Goto PTVupgrade and download the Universal upgrade disc. Then take everything you can off your Tivo, not everything just get it down to about half full. Read the Hinsdale guide about doing a single disc installation. The LBA48 thing loads automatically and all you have to do is type in one command after you get the linux prompt, use the slow method, it's not all that time consuming if you don't have a full disc. The cool part is that everything is as it was when you yanked the drive once you put that 200 Gig back in, you just have alot more hours. I just did it the other day with a 300Gig in a 540040 which I just bought, now it has 340 hours and it was a piece of cake.
Boot from the CD hit enter, type the command at the # prompt and wait. 
Mine took less than an hour and I had about 7 hours on it, to transfer to the new drive.
Now I have a nice backup drive in case of a failure too.


----------



## xnevergiveinx (Apr 5, 2004)

i was worried about upgrading at first too. i used to use instant cake and i thought it was awesome...till i got sick of losing all my recordings and settings when i upgraded.

one night i printed out the hinsdale's how-to guide and read through it. it's really not that bad.

only thing i don't like is how for seemingly the same commands (maybe to make a backup of a drive onto a fat32 drive, then make a copy of the drive using mfsbackup | restore command), hinsdale's will give me one command and the weaknees guide will give me a similar one, but with slightly different switches.

i've never had trouble with hinsdale's guide, so i use that one


----------



## JS2003 (Jan 10, 2004)

I have done both -- the Hinsdale method and the Instantcake route. 

I used the Hinsdale instructions first and it wasn't too bad. Like you, I am pretty comfortable inside a computer, but I had no Linux experience (I still don't except working on Tivo drives). 

I had to get Instantcake when a Tivo drive died before I could do a backup to a new drive. Instantcake was easy and saved my heinie (and kept me from having to buy an pre-imaged drive when I already had a new one to use). 

I'd try it with the Hinsdale instructions first.
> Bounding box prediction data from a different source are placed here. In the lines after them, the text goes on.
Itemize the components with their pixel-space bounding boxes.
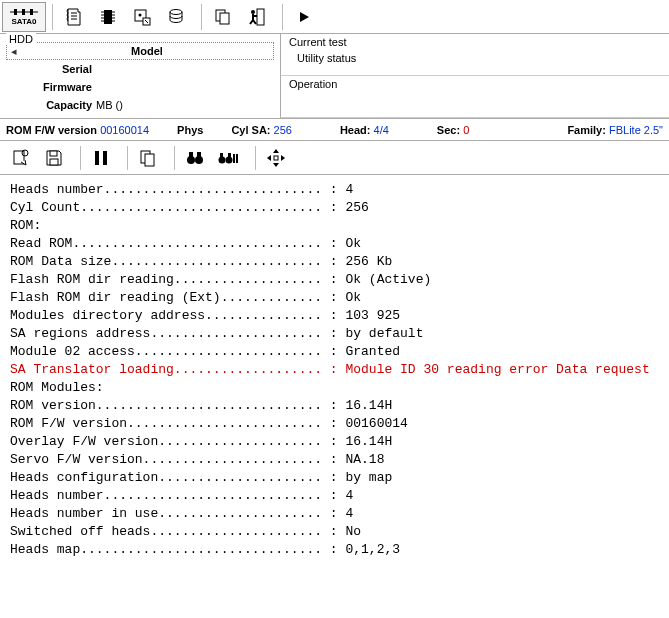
move-button[interactable] (262, 144, 290, 172)
svg-rect-41 (197, 152, 201, 157)
log-line: Flash ROM dir reading (Ext).............… (10, 289, 659, 307)
firmware-label: Firmware (6, 81, 96, 93)
sata-connector-icon (10, 7, 38, 17)
svg-rect-1 (14, 9, 17, 15)
disk-tool-button[interactable] (127, 2, 157, 32)
svg-point-24 (251, 10, 255, 14)
new-doc-icon (10, 148, 30, 168)
toolbar-sep (52, 4, 53, 30)
log-line: SA regions address......................… (10, 325, 659, 343)
log-line: Servo F/W version.......................… (10, 451, 659, 469)
find-button[interactable] (181, 144, 209, 172)
current-test-panel: Current test Utility status (280, 34, 669, 76)
exit-button[interactable] (242, 2, 272, 32)
chip-icon (98, 7, 118, 27)
current-test-label: Current test (289, 36, 663, 48)
utility-status-label: Utility status (289, 52, 663, 64)
svg-point-17 (139, 13, 142, 16)
log-line: ROM: (10, 217, 659, 235)
svg-rect-7 (104, 10, 112, 24)
capacity-value: MB () (96, 99, 274, 111)
top-toolbar: SATA0 (0, 0, 669, 34)
log-line: Heads number in use.....................… (10, 505, 659, 523)
model-dropdown[interactable]: ◂ Model (6, 42, 274, 60)
log-line: ROM F/W version.........................… (10, 415, 659, 433)
chip-button[interactable] (93, 2, 123, 32)
svg-point-38 (187, 156, 195, 164)
rom-fw-label: ROM F/W version (6, 124, 97, 136)
status-bar: ROM F/W version 00160014 Phys Cyl SA: 25… (0, 119, 669, 141)
family-value: FBLite 2.5" (609, 124, 663, 136)
svg-rect-37 (145, 154, 154, 166)
log-line: Heads number............................… (10, 181, 659, 199)
toolbar-sep (282, 4, 283, 30)
new-doc-button[interactable] (6, 144, 34, 172)
hdd-group-label: HDD (6, 33, 36, 45)
svg-marker-50 (267, 155, 271, 161)
log-line: Modules directory address...............… (10, 307, 659, 325)
log-line: Switched off heads......................… (10, 523, 659, 541)
capacity-label: Capacity (6, 99, 96, 111)
svg-point-43 (226, 156, 233, 163)
sec-label: Sec: (437, 124, 460, 136)
log-line: Flash ROM dir reading...................… (10, 271, 659, 289)
play-button[interactable] (289, 2, 319, 32)
svg-point-39 (195, 156, 203, 164)
save-button[interactable] (40, 144, 68, 172)
hdd-panel: HDD ◂ Model Serial Firmware CapacityMB (… (0, 34, 280, 118)
binoculars-icon (185, 149, 205, 167)
log-line: ROM Data size...........................… (10, 253, 659, 271)
database-icon (166, 7, 186, 27)
operation-label: Operation (289, 78, 663, 90)
find-next-button[interactable] (215, 144, 243, 172)
head-value: 4/4 (374, 124, 389, 136)
log-line: SA Translator loading...................… (10, 361, 659, 379)
log-pane[interactable]: Heads number............................… (0, 175, 669, 565)
svg-rect-3 (30, 9, 33, 15)
sec-value: 0 (463, 124, 469, 136)
log-line: Heads configuration.....................… (10, 469, 659, 487)
svg-rect-40 (189, 152, 193, 157)
save-icon (44, 148, 64, 168)
log-line: Cyl Count...............................… (10, 199, 659, 217)
pause-button[interactable] (87, 144, 115, 172)
log-line: Read ROM................................… (10, 235, 659, 253)
log-line: Module 02 access........................… (10, 343, 659, 361)
svg-line-28 (253, 20, 256, 24)
svg-rect-34 (95, 151, 99, 165)
play-icon (297, 10, 311, 24)
svg-point-20 (170, 9, 182, 14)
log-line: Overlay F/W version.....................… (10, 433, 659, 451)
svg-rect-45 (228, 153, 231, 157)
rom-fw-value: 00160014 (100, 124, 149, 136)
log-line: Heads number............................… (10, 487, 659, 505)
svg-rect-52 (274, 156, 278, 160)
svg-rect-22 (220, 13, 229, 24)
head-label: Head: (340, 124, 371, 136)
script-icon (64, 7, 84, 27)
model-label: Model (21, 45, 273, 57)
svg-marker-49 (273, 163, 279, 167)
database-button[interactable] (161, 2, 191, 32)
svg-marker-51 (281, 155, 285, 161)
disk-tool-icon (132, 7, 152, 27)
port-badge[interactable]: SATA0 (2, 2, 46, 32)
copy-log-button[interactable] (134, 144, 162, 172)
toolbar-sep (127, 146, 128, 170)
family-label: Family: (567, 124, 606, 136)
svg-rect-35 (103, 151, 107, 165)
phys-label: Phys (177, 124, 203, 136)
toolbar-sep (255, 146, 256, 170)
svg-marker-29 (300, 12, 309, 22)
copy-icon (138, 148, 158, 168)
script-button[interactable] (59, 2, 89, 32)
cyl-sa-label: Cyl SA: (231, 124, 270, 136)
svg-rect-44 (220, 153, 223, 157)
binoculars-next-icon (217, 149, 241, 167)
log-toolbar (0, 141, 669, 175)
copy-button[interactable] (208, 2, 238, 32)
log-line: ROM version.............................… (10, 397, 659, 415)
exit-icon (247, 7, 267, 27)
svg-marker-48 (273, 149, 279, 153)
toolbar-sep (201, 4, 202, 30)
If that doesn't work, you can always break down and buy the Instantcake package...

Good luck!


----------



## ducker (Feb 21, 2006)

HomeUser said:


> Did you miss the easy Step by Step instructions "WeaKnees Interactive Online TiVo Upgrade Instructions" I linked to?


No no, I saw it, I need to read through it. I'll most likely do that this weekend.



hkancyr said:


> The cool part is that everything is as it was when you yanked the drive once you put that 200 Gig back in, you just have alot more hours. I just did it the other day with a 300Gig in a 540040 which I just bought, now it has 340 hours and it was a piece of cake.


the 340 is with just the 200gig right? you're moth-balling the original 40.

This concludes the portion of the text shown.